How to complete this task =
Please reproduce all of the data below exactly, leaving each picture out.

Extracted data =

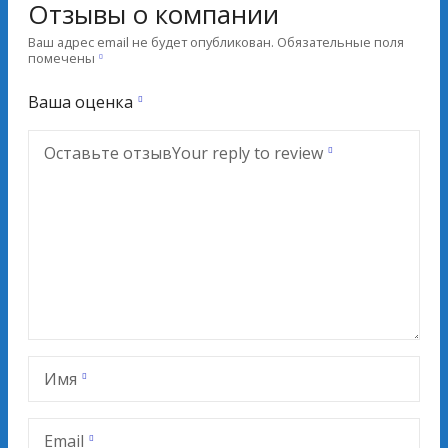
Отзывы о компании
Ваш адрес email не будет опубликован.
Обязательные поля
помечены
Ваша оценка
Оставьте отзыв
Your reply to review
Имя
Email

Your response =
Отзывы о компании
Ваш адрес email не будет опубликован.
Обязательные поля
помечены
Ваша оценка
Оставьте отзыв
Your reply to review
Имя
Email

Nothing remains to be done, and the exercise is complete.